I worked on a containerized application to get familiar with running containers in AWS Lambda. The project involved building a Docker image, pushing it to Amazon ECR, and deploying it as a Lambda function using Lambda’s container image support.

Architecture Overview

The system consisted of:

  • Amazon ECR to store the container image
  • AWS Lambda to run the container as a function
  • A test client that invoked the Lambda function with a set of domains to validate
    Lambda Container Architecture
    Architecture showing how a Docker image is built and stored in Amazon ECR, then deployed as a Lambda function. The function is invoked with test data, runs inside the Lambda-managed container, and returns the results.

    Building the Container

    I built the Docker container for the application and tagged it with the repository name. The container was designed to check SSL certificates for a set of domains.

Once built, I pushed the container image to Amazon ECR so that Lambda could pull and run it.

Running the Container Locally

Before deploying to Lambda, I tested the container locally by running it and sending requests to its exposed endpoint. This confirmed that the container was functional and produced the expected output.

Deploying to AWS Lambda

I then created a new Lambda function with Container Image as the deployment option. I selected the ssltester-lambda image from ECR and deployed it.

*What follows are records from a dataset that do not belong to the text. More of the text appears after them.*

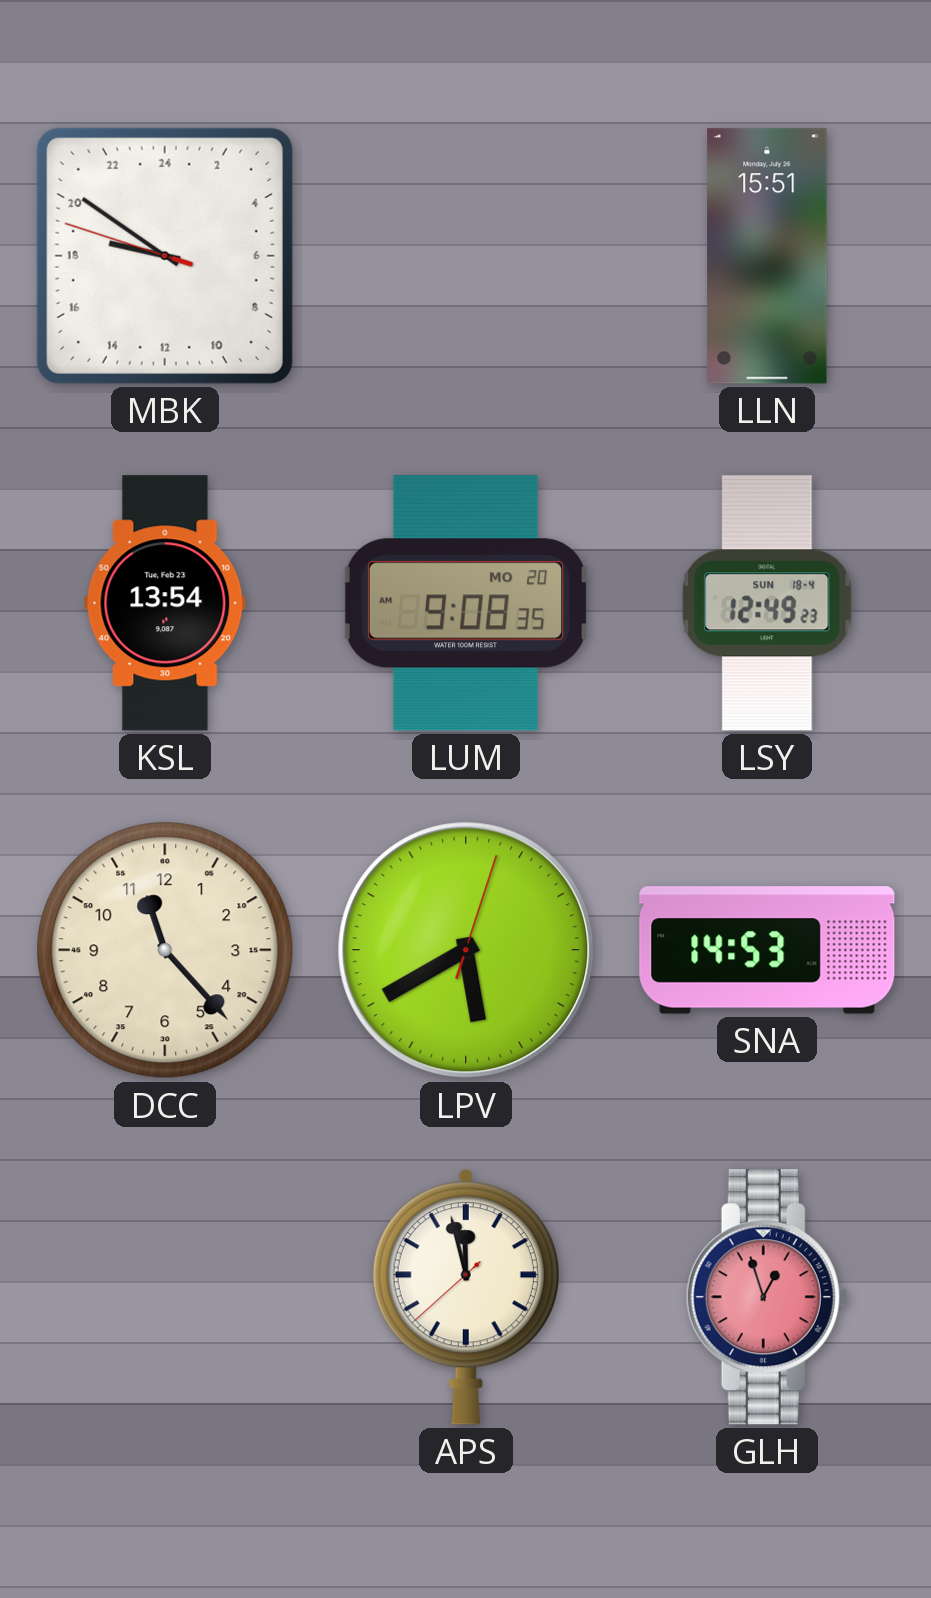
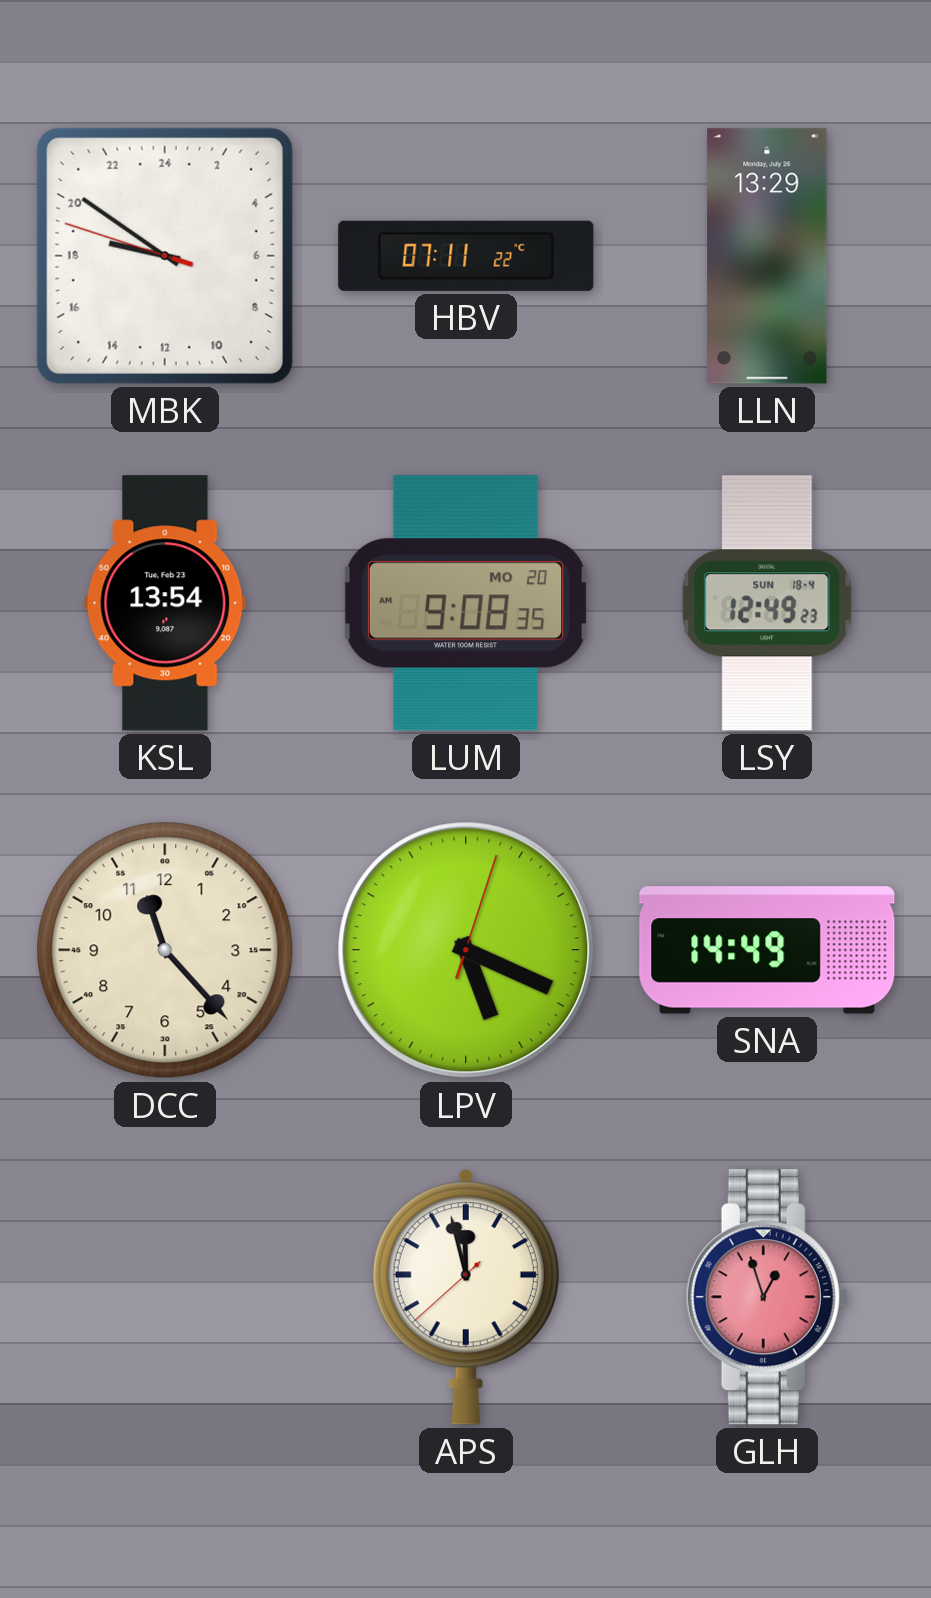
HBV: none -> 07:11
LLN: 15:51 -> 13:29
LPV: 5:40 -> 5:19
SNA: 14:53 -> 14:49
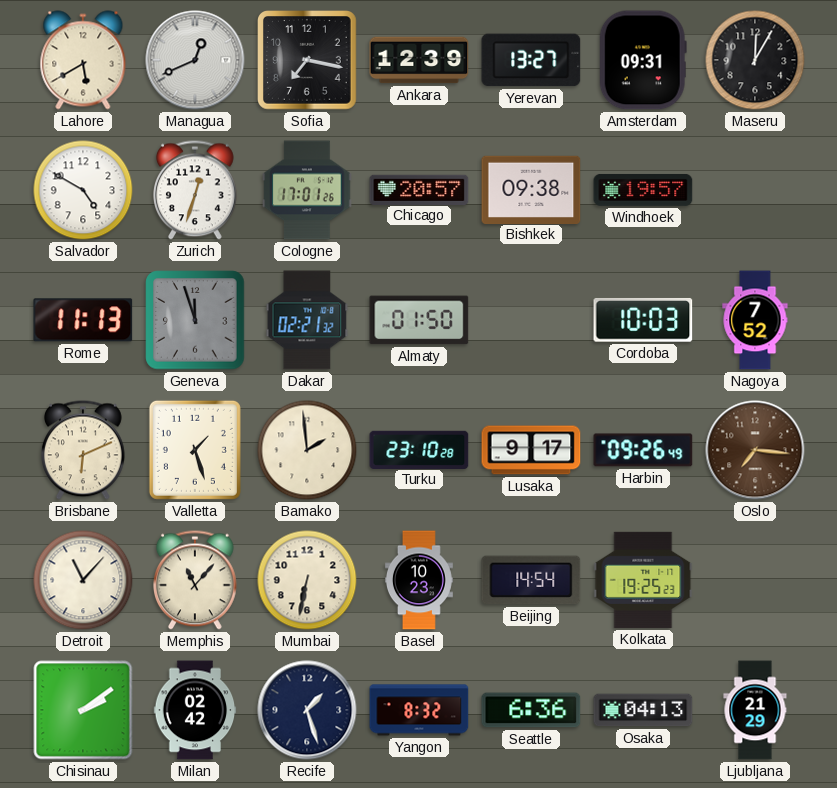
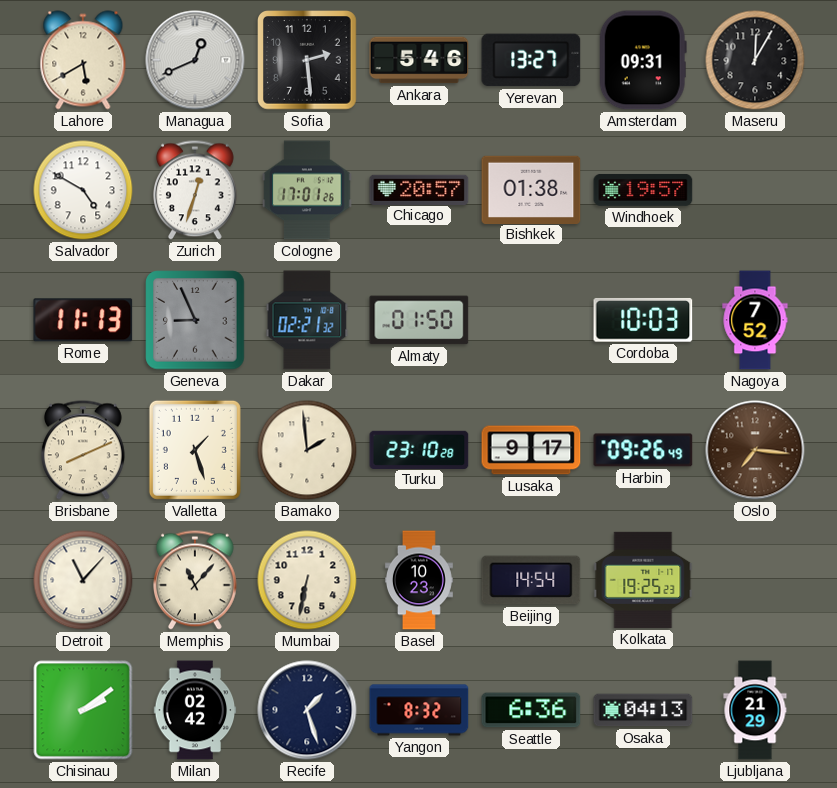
Sofia: 7:17 -> 2:29
Ankara: 12:39 -> 5:46
Bishkek: 09:38 -> 01:38
Geneva: 11:57 -> 8:56
Brisbane: 6:11 -> 8:11
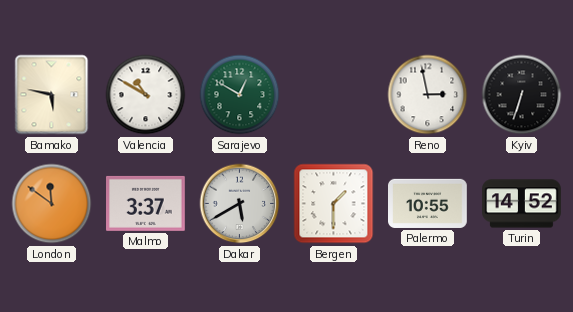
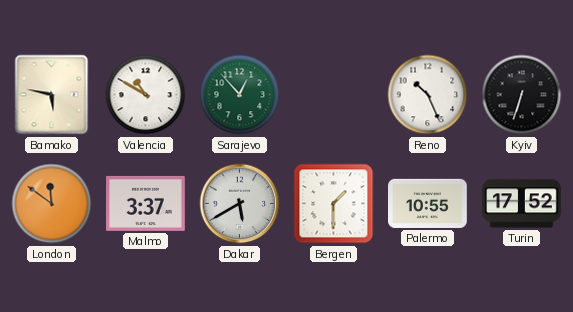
Sarajevo: 12:50 -> 12:53
Reno: 2:58 -> 10:26
Turin: 14:52 -> 17:52
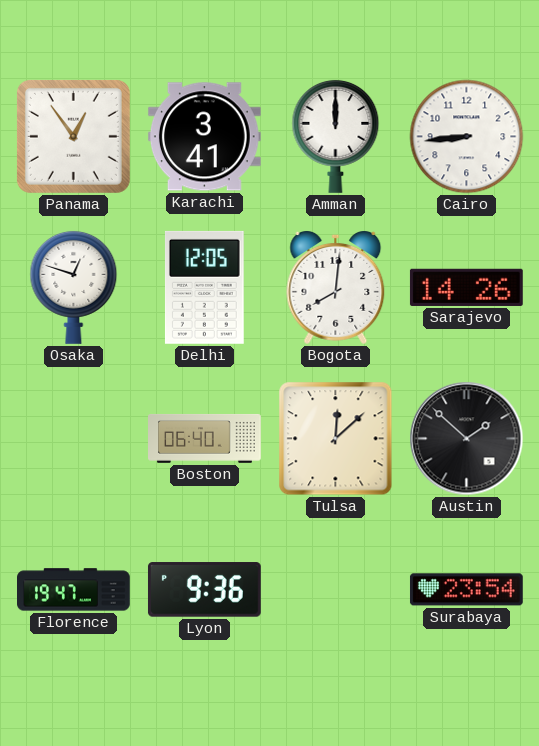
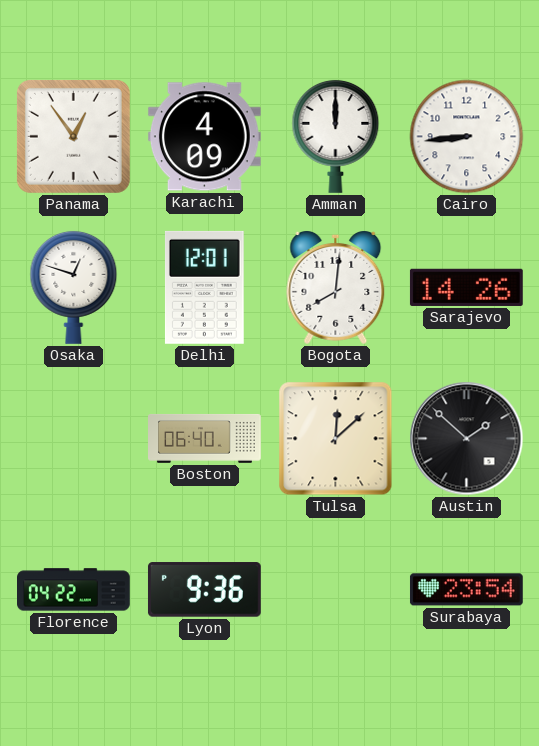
Karachi: 3:41 -> 4:09
Delhi: 12:05 -> 12:01
Florence: 19:47 -> 04:22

After deployment, I tested the function by providing a list of domains as input. The function executed successfully, verifying SSL status for each domain and returning the results.

Scaling the Function

Because the function was deployed on AWS Lambda with container image support, it automatically scaled based on the number of invocations without requiring any manual configuration.

Takeaways

This project helped me gain hands-on experience with running containers in AWS Lambda. I learned how to:

  • Build and tag Docker images for use with AWS services
  • Push container images to Amazon ECR
  • Deploy containers directly to AWS Lambda using container image support
  • Test and validate serverless containers locally before deploying
  • Manage IAM roles and clean up resources after deployment

This project demonstrated how Lambda can serve as a lightweight, serverless runtime for containerized applications, bridging Docker workflows with serverless compute.